Bender, a town in what is now Transnistria (between Moldova and Ukraine), was where King Charles stayed for a few years after Poltava and the only place in the Ottoman Empire where Stanisław spent any amount of time. He never was in Constantinople, let alone in an Ottoman prison. Eventually (1714), Charles gave him the Swedish-owned Duchy of Two Bridges (now Zweibrücken, Germany), where the former Polish king, inspired by Ottoman architecture, built himself a little palace he called Tschifflik (from Turkish “çiftlik”, or “farm”). Unfortunately, Stanisław had to move out after his Swedish protector passed away (1718), so he moved to a modest palace in nearby Wissembourg. It’s a town in Alsace, a border region which by that point had belonged to France for almost forty years, but was still mostly German-speaking (Alsace would later change hands between Germany and France like a ping pong ball, eventually staying with the latter). Maybe Stanisław would have stayed there for the rest of his life, if not for an unexpected visit by matchmakers from Versailles, who asked him for his daughter’s hand in the name of King Louis XV of France. And so Princess Marie Leszczyńska married Louis, seven years her junior, and proved to be a perfect wife (she would give him ten children without getting much in the way of his many extramarital liaisons), while her parents, who wanted to be closer to their only living daughter, moved into Chambord, one of the most luxurious châteaux of the Loire Valley.

Meanwhile, back in Poland, Augustus II continued to reign until he ended his gluttonous life by dying from gangrene after diabetic foot amputation (1733). Stanisław, counting on his son-in-law’s support, decided it was a good occasion to try and win back the Polish throne. He travelled incognito back to Warsaw, where he made his sudden appearance on the election field and was chosen – legally, this time – as king of Poland. His earlier coronation was retroactively declared valid, so there was no need to repeat it. However, the history from almost thirty years before repeated itself in reverse – foreign troops, Russian this time around, captured Praga, the eastern suburb of Warsaw, where they arranged a rival election of Augustus II’s son, soon afterwards crowned in Cracow as King Augustus III. Stanisław escaped from Warsaw to Danzig (Gdańsk), a city which managed to hold out against a Russian siege for some time. A network of alliances covering Europe transformed the fight for the Polish throne into a major international conflict, which – despite being known as the War of the Polish Succession – was fought out mostly in Italy and on the banks of the Rhine. France was quick to capture Lorraine (another border region), but (except for a small and unsuccessful landing operation in Westerplatte near Danzig) did little to help Stanisław keep his crown. In the end, Danzig fell to the Russians and Stanisław, disguised as a peasant, escaped (once again) to Königsberg (now Kaliningrad, Russia).

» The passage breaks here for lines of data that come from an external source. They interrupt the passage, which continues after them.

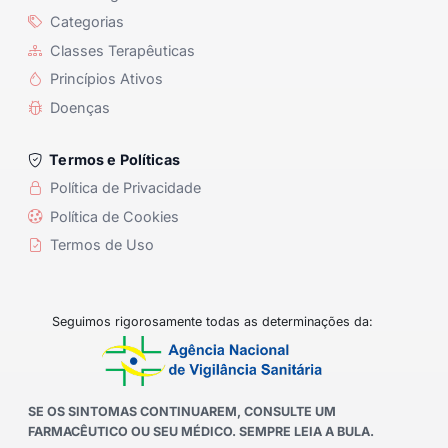
Categorias
Classes Terapêuticas
Princípios Ativos
Doenças
Termos e Políticas
Política de Privacidade
Política de Cookies
Termos de Uso
Seguimos rigorosamente todas as determinações da:
SE OS SINTOMAS CONTINUAREM, CONSULTE UM
FARMACÊUTICO OU SEU MÉDICO. SEMPRE LEIA A BULA.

The war ended with Augustus III staying on the Polish throne. As a consolation prize, Louis XV gave his dad-in-law the Duchy of Lorraine and Bar (1737), where Leszczyński lived out his years while still being addressed as “king” and where, in the words of Voltaire, he was “able to do more good than all the Sarmatian [that is, Polish] kings ever managed to do on the banks of the Vistula.”[2] Lorrainers still remember Leszczyński as King Stanislas the Good (Stanislas le Bienfaisant), even though he earned this moniker largely due to the “good tsar, bad boyars” principle, finally living his dream of reigning as a charitable enlightened monarch surrounding himself with artists and philosophers, while leaving the day-to-day chores of running the government to his French chancellor, the widely hated Marquis de La Galaizière.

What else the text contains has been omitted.